In A Little Seen Move, County Commissioners Make Life Better for Thousands of New Mexicans

This week in Bernalillo County this first phase-in of the new minimum wage increase begins. Now 10,000 low wage workers and their families will be making $8.00 an hour instead of $7.50. Next year, it will increase again to $8.50.

Working America held a thank you event for Commissions Art De La Cruz, Debbie O’Malley and Maggie Hart Stebbins who took measures to ensure that the law was enforceable.

Our New Mexico State Director Chelsey Evans spoke:

“This is really just an incredible day for us to celebrate the fact that 10,000 workers an increase in their paychecks, an increase in what they can spend on food, an increase on what they can spend on just their family in general so overall it’s just a really great day. We also want to take the time to than elected officials who stood up for those 10,000 workers and for our entire community.”
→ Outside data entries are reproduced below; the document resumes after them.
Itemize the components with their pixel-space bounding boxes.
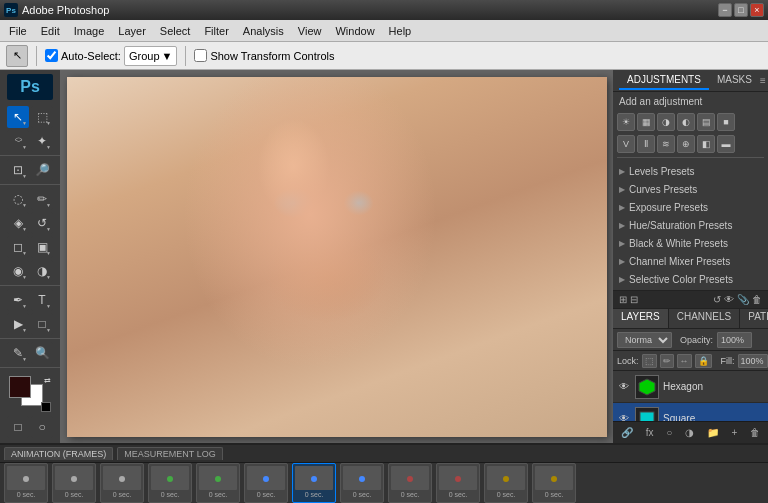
magic-wand-tool[interactable]: ✦▼	[31, 130, 53, 152]
menu-help[interactable]: Help	[382, 23, 419, 39]
lock-all-btn[interactable]: 🔒	[695, 354, 712, 368]
swap-colors[interactable]: ⇄	[44, 376, 51, 385]
adj-channel-mixer[interactable]: ⊕	[677, 135, 695, 153]
adj-icon-trash[interactable]: 🗑	[752, 294, 762, 305]
tab-channels[interactable]: CHANNELS	[669, 309, 740, 328]
delete-layer-btn[interactable]: 🗑	[746, 425, 764, 440]
menu-edit[interactable]: Edit	[34, 23, 67, 39]
quick-mask[interactable]: ○	[31, 416, 53, 438]
menu-select[interactable]: Select	[153, 23, 198, 39]
brush-tool[interactable]: ✏▼	[31, 188, 53, 210]
gradient-tool[interactable]: ▣▼	[31, 236, 53, 258]
default-colors[interactable]	[41, 402, 51, 412]
lock-brush-btn[interactable]: ✏	[660, 354, 674, 368]
preset-curves[interactable]: ▶ Curves Presets	[613, 180, 768, 198]
timeline-frame-6[interactable]: 0 sec.	[244, 463, 288, 503]
lock-move-btn[interactable]: ↔	[677, 354, 692, 368]
timeline-frame-3[interactable]: 0 sec.	[100, 463, 144, 503]
adj-icon-reset[interactable]: ↺	[713, 294, 721, 305]
select-rect-tool[interactable]: ⬚▼	[31, 106, 53, 128]
menu-image[interactable]: Image	[67, 23, 112, 39]
group-dropdown[interactable]: Group ▼	[124, 46, 177, 66]
move-tool[interactable]: ↖▼	[7, 106, 29, 128]
timeline-frame-7[interactable]: 0 sec.	[292, 463, 336, 503]
timeline-frame-2[interactable]: 0 sec.	[52, 463, 96, 503]
lasso-tool[interactable]: ⌔▼	[7, 130, 29, 152]
eyedropper-tool[interactable]: 🔎	[31, 159, 53, 181]
layer-hexagon[interactable]: 👁 Hexagon	[613, 371, 768, 403]
eraser-tool[interactable]: ◻▼	[7, 236, 29, 258]
adj-icon-eye[interactable]: 👁	[724, 294, 734, 305]
text-tool[interactable]: T▼	[31, 289, 53, 311]
new-layer-btn[interactable]: +	[727, 425, 741, 440]
tab-animation-frames[interactable]: ANIMATION (FRAMES)	[4, 447, 113, 460]
adj-hue-sat[interactable]: ■	[717, 113, 735, 131]
clone-tool[interactable]: ◈▼	[7, 212, 29, 234]
adj-photo-filter[interactable]: ≋	[657, 135, 675, 153]
adj-color-balance[interactable]: V	[617, 135, 635, 153]
adj-levels[interactable]: ▦	[637, 113, 655, 131]
menu-window[interactable]: Window	[328, 23, 381, 39]
tab-paths[interactable]: PATHS	[740, 309, 768, 328]
history-brush-tool[interactable]: ↺▼	[31, 212, 53, 234]
adj-gradient-map[interactable]: ◧	[697, 135, 715, 153]
tab-masks[interactable]: MASKS	[709, 71, 760, 90]
tab-layers[interactable]: LAYERS	[613, 309, 669, 328]
preset-hue-sat[interactable]: ▶ Hue/Saturation Presets	[613, 216, 768, 234]
timeline-frame-1[interactable]: 0 sec.	[4, 463, 48, 503]
eye-icon-hexagon[interactable]: 👁	[617, 381, 631, 392]
path-select-tool[interactable]: ▶▼	[7, 313, 29, 335]
auto-select-input[interactable]	[45, 49, 58, 62]
dodge-tool[interactable]: ◑▼	[31, 260, 53, 282]
canvas-image[interactable]	[67, 77, 607, 437]
timeline-frame-11[interactable]: 0 sec.	[484, 463, 528, 503]
show-transform-checkbox[interactable]: Show Transform Controls	[194, 49, 334, 62]
panel-close-button[interactable]: ≡	[760, 75, 766, 86]
title-bar-controls[interactable]: − □ ×	[718, 3, 764, 17]
timeline-frame-12[interactable]: 0 sec.	[532, 463, 576, 503]
timeline-frame-10[interactable]: 0 sec.	[436, 463, 480, 503]
link-layers-btn[interactable]: 🔗	[617, 425, 637, 440]
blur-tool[interactable]: ◉▼	[7, 260, 29, 282]
add-style-btn[interactable]: fx	[642, 425, 658, 440]
preset-channel-mixer[interactable]: ▶ Channel Mixer Presets	[613, 252, 768, 270]
adj-icon-clip[interactable]: 📎	[737, 294, 749, 305]
preset-bw[interactable]: ▶ Black & White Presets	[613, 234, 768, 252]
timeline-frame-5[interactable]: 0 sec.	[196, 463, 240, 503]
fill-input[interactable]	[738, 354, 768, 368]
timeline-frame-9[interactable]: 0 sec.	[388, 463, 432, 503]
menu-file[interactable]: File	[2, 23, 34, 39]
menu-layer[interactable]: Layer	[111, 23, 153, 39]
blend-mode-dropdown[interactable]: Normal Multiply Screen	[617, 332, 672, 348]
tab-measurement-log[interactable]: MEASUREMENT LOG	[117, 447, 222, 460]
adj-posterize[interactable]: ▬	[717, 135, 735, 153]
crop-tool[interactable]: ⊡▼	[7, 159, 29, 181]
minimize-button[interactable]: −	[718, 3, 732, 17]
adj-vibrance[interactable]: ▤	[697, 113, 715, 131]
timeline-frame-4[interactable]: 0 sec.	[148, 463, 192, 503]
layer-square[interactable]: 👁 Square	[613, 403, 768, 421]
eye-icon-square[interactable]: 👁	[617, 413, 631, 421]
add-adjustment-btn[interactable]: ◑	[681, 425, 698, 440]
adj-icon-delete[interactable]: ⊟	[630, 294, 638, 305]
pen-tool[interactable]: ✒▼	[7, 289, 29, 311]
show-transform-input[interactable]	[194, 49, 207, 62]
heal-tool[interactable]: ◌▼	[7, 188, 29, 210]
color-swatches[interactable]: ⇄	[9, 376, 51, 412]
tab-adjustments[interactable]: ADJUSTMENTS	[619, 71, 709, 90]
add-mask-btn[interactable]: ○	[662, 425, 676, 440]
maximize-button[interactable]: □	[734, 3, 748, 17]
foreground-color[interactable]	[9, 376, 31, 398]
preset-selective-color[interactable]: ▶ Selective Color Presets	[613, 270, 768, 288]
normal-mode[interactable]: □	[7, 416, 29, 438]
auto-select-checkbox[interactable]: Auto-Select: Group ▼	[45, 46, 177, 66]
menu-filter[interactable]: Filter	[197, 23, 235, 39]
shape-tool[interactable]: □▼	[31, 313, 53, 335]
timeline-frame-8[interactable]: 0 sec.	[340, 463, 384, 503]
close-button[interactable]: ×	[750, 3, 764, 17]
menu-view[interactable]: View	[291, 23, 329, 39]
menu-analysis[interactable]: Analysis	[236, 23, 291, 39]
opacity-input[interactable]	[717, 332, 752, 348]
adj-exposure[interactable]: ◐	[677, 113, 695, 131]
add-group-btn[interactable]: 📁	[703, 425, 723, 440]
These commissioners included stronger enforcement mechanisms in the law such as a criminal penalty and revocation of business licenses for employers who do not comply.

At this event Working America, OLE and ProgressNow New Mexico members delivered flowers with thank you cards to the commissioners and spoke on the importance of this increase. Brenda Rodriguez, our Member Coordinator in Albuquerque, spoke next about the human impact of the increase:

“This is making a huge impact in the lives of our members, who couldn’t be here today because they are at work.
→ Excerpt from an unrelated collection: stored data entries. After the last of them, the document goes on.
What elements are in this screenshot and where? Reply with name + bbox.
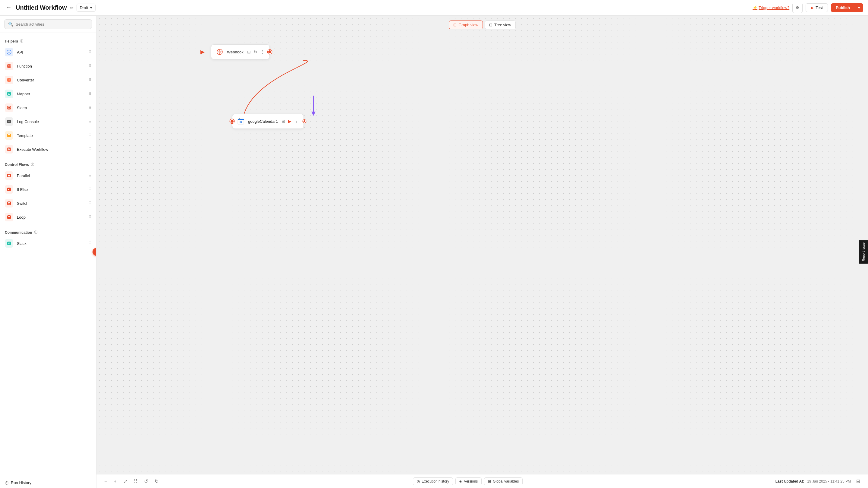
- loop-icon: [5, 213, 13, 221]
- sidebar-item-template[interactable]: Template ⠿: [0, 128, 96, 142]
- edit-icon[interactable]: ✏: [70, 5, 73, 10]
- canvas-bottom-toolbar: − + ⤢ ⠿ ↺ ↻ ◷ Execution history ◈ Versio…: [96, 474, 868, 488]
- publish-button[interactable]: Publish: [831, 3, 855, 12]
- webhook-refresh-button[interactable]: ↻: [253, 49, 258, 55]
- report-issue-button[interactable]: Report Issue: [859, 240, 868, 264]
- search-icon: 🔍: [8, 22, 13, 27]
- svg-rect-16: [8, 175, 9, 176]
- sidebar-item-function[interactable]: fn Function ⠿: [0, 59, 96, 73]
- tree-view-icon: ⊟: [489, 23, 493, 27]
- parallel-drag-icon: ⠿: [89, 173, 91, 178]
- sleep-label: Sleep: [17, 106, 85, 110]
- sidebar-item-sleep[interactable]: Sleep ⠿: [0, 101, 96, 115]
- global-variables-button[interactable]: ⊞ Global variables: [484, 478, 523, 485]
- graph-view-button[interactable]: ⊞ Graph view: [449, 21, 483, 29]
- graph-view-label: Graph view: [458, 23, 478, 27]
- tree-view-label: Tree view: [494, 23, 511, 27]
- settings-button[interactable]: ⚙: [792, 3, 803, 13]
- parallel-label: Parallel: [17, 173, 85, 178]
- gcal-label: googleCalendar1: [248, 119, 278, 124]
- log-console-drag-icon: ⠿: [89, 119, 91, 124]
- api-drag-icon: ⠿: [89, 50, 91, 54]
- api-icon: [5, 48, 13, 56]
- workflow-title: Untitled Workflow: [16, 4, 67, 11]
- svg-rect-9: [8, 121, 10, 122]
- report-issue-container: Report Issue: [859, 240, 868, 264]
- api-label: API: [17, 50, 85, 55]
- header: ← Untitled Workflow ✏ Draft ▾ ⚡ Trigger …: [0, 0, 868, 16]
- webhook-trigger-icon: ▶: [200, 49, 205, 55]
- svg-rect-8: [8, 121, 10, 121]
- fit-button[interactable]: ⤢: [121, 477, 129, 485]
- publish-dropdown-button[interactable]: ▾: [855, 3, 863, 12]
- sidebar-item-log-console[interactable]: Log Console ⠿: [0, 115, 96, 128]
- slack-icon: #: [5, 239, 13, 248]
- gcal-node-icon: 31: [237, 117, 245, 125]
- run-history-footer[interactable]: ◷ Run History: [0, 477, 96, 488]
- converter-drag-icon: ⠿: [89, 78, 91, 82]
- search-input[interactable]: [16, 22, 88, 27]
- settings-icon: ⚙: [796, 5, 799, 10]
- global-variables-label: Global variables: [493, 479, 519, 484]
- control-flows-info-icon[interactable]: ⓘ: [31, 162, 34, 167]
- webhook-more-button[interactable]: ⋮: [260, 49, 265, 55]
- gcal-more-button[interactable]: ⋮: [294, 118, 299, 124]
- draft-arrow-icon: ▾: [90, 5, 92, 10]
- execute-workflow-label: Execute Workflow: [17, 147, 85, 152]
- versions-label: Versions: [464, 479, 478, 484]
- webhook-output-connector[interactable]: [268, 50, 272, 54]
- connection-lines: [96, 16, 868, 488]
- versions-button[interactable]: ◈ Versions: [456, 478, 482, 485]
- execution-history-button[interactable]: ◷ Execution history: [413, 478, 453, 485]
- mapper-label: Mapper: [17, 92, 85, 96]
- sidebar-item-slack[interactable]: # Slack ⠿: [0, 236, 96, 250]
- sidebar-item-if-else[interactable]: ✱ If Else ⠿: [0, 182, 96, 196]
- header-left: ← Untitled Workflow ✏ Draft ▾: [5, 3, 749, 12]
- main-layout: 🔍 Helpers ⓘ API ⠿ fn Function: [0, 16, 868, 488]
- gcal-output-connector[interactable]: [303, 120, 306, 123]
- gcal-panel-button[interactable]: ⊞: [281, 118, 286, 124]
- publish-button-group: Publish ▾: [831, 3, 863, 12]
- canvas-area: ⊞ Graph view ⊟ Tree view ▶: [96, 16, 868, 488]
- sidebar-item-api[interactable]: API ⠿: [0, 45, 96, 59]
- back-button[interactable]: ←: [5, 3, 13, 12]
- zoom-out-button[interactable]: −: [102, 478, 109, 485]
- search-input-wrap[interactable]: 🔍: [4, 19, 92, 29]
- draft-button[interactable]: Draft ▾: [76, 4, 96, 12]
- sidebar-item-loop[interactable]: Loop ⠿: [0, 210, 96, 224]
- sidebar-item-parallel[interactable]: Parallel ⠿: [0, 169, 96, 182]
- svg-rect-23: [7, 216, 11, 219]
- sidebar-item-switch[interactable]: Switch ⠿: [0, 196, 96, 210]
- sidebar-item-converter[interactable]: Converter ⠿: [0, 73, 96, 87]
- grid-toggle-button[interactable]: ⊟: [855, 477, 862, 485]
- slack-drag-icon: ⠿: [89, 241, 91, 246]
- trigger-workflow-link[interactable]: ⚡ Trigger workflow?: [752, 5, 789, 10]
- webhook-panel-button[interactable]: ⊞: [247, 49, 251, 55]
- loop-drag-icon: ⠿: [89, 215, 91, 219]
- sidebar-item-execute-workflow[interactable]: Execute Workflow ⠿: [0, 142, 96, 156]
- svg-text:✱: ✱: [8, 188, 9, 191]
- svg-rect-10: [7, 134, 11, 137]
- layout-button[interactable]: ⠿: [132, 477, 139, 485]
- communication-info-icon[interactable]: ⓘ: [34, 230, 37, 235]
- sidebar-item-mapper[interactable]: Mapper ⠿: [0, 87, 96, 101]
- helpers-info-icon[interactable]: ⓘ: [20, 39, 23, 44]
- zoom-in-button[interactable]: +: [112, 478, 118, 485]
- if-else-label: If Else: [17, 187, 85, 192]
- tree-view-button[interactable]: ⊟ Tree view: [485, 21, 516, 29]
- test-button[interactable]: ▶ Test: [806, 3, 828, 12]
- canvas-history-tools: ◷ Execution history ◈ Versions ⊞ Global …: [166, 478, 770, 485]
- sleep-drag-icon: ⠿: [89, 106, 91, 110]
- sidebar-list: Helpers ⓘ API ⠿ fn Function ⠿: [0, 33, 96, 488]
- gcal-play-button[interactable]: ▶: [287, 118, 292, 124]
- undo-button[interactable]: ↺: [142, 477, 150, 485]
- redo-button[interactable]: ↻: [153, 477, 160, 485]
- slack-label: Slack: [17, 241, 85, 246]
- gcal-input-connector[interactable]: [230, 119, 234, 123]
- last-updated-text: Last Updated At: 19 Jan 2025 - 11:41:25 …: [775, 479, 851, 484]
- gcal-node: 31 googleCalendar1 ⊞ ▶ ⋮: [232, 114, 304, 129]
- draft-label: Draft: [80, 5, 88, 10]
- function-label: Function: [17, 64, 85, 68]
- webhook-actions: ⊞ ↻ ⋮: [247, 49, 265, 55]
- execute-workflow-drag-icon: ⠿: [89, 147, 91, 151]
Lorenzo Pino, who lives in Bernalillo County, is grateful to have county commissioners who stand with workers and make sure that enforcement language is added to the law.

Alma Alvares, who works at McDonalds just outside the city, can now say she will receive a raise just like the rest of Albuquerque. A raise that translates to a little extra cash in her pocket, but more importantly a peace of mind that if her employer decided not to pay her, there is enforcement language that will hold consequences for her employer.

This is not something all of our members can say for Albuquerque, where some folks are getting paid as little as $5 per hour.

We are very honored to have such amazing county commissioners taking a stand for all workers in Bernalillo County and this new minimum wage law is a definitely a step in the right direction for the rest of New Mexico.”

Commissioner Debbie O’Malley spoke on behalf of her colleagues and thanked progressive groups in New Mexico for their hard work.

“This is a very good day for the county and on behalf of commissioners Art de la Cruz and Commissioner Maggie Hart-Stebbins I am here to say thank you all for the work that you put into this initiative, the work from folks like yourself, volunteers and labor who are all here today on behalf of the working people in this region in this county. I wouldn’t have happened.

You know we’re getting the credit but really the credit goes to the community, first the city of course, the initiative and approving that with an overwhelming majority, then of course it came to the county commission.

It was our honor to do this again on behalf of working families, people who work every day preparing our food, sometimes not doing the most pleasant of jobs but this says more than anything that we value families in Bernalillo county. So we very much appreciate this. Thank you very much.”

Though Bernalillo County workers got their raise, Working America is still committed to ensuring that city council members in Albuquerque and Mayor Richard J. Berry carry out the will of their constituents and enforce the minimum wage increase using similar measures to these county commissioners.

The next phase of the minimum wage increase in Bernalillo County will take place on January 1, 2014 and workers will make $8.50 an hour.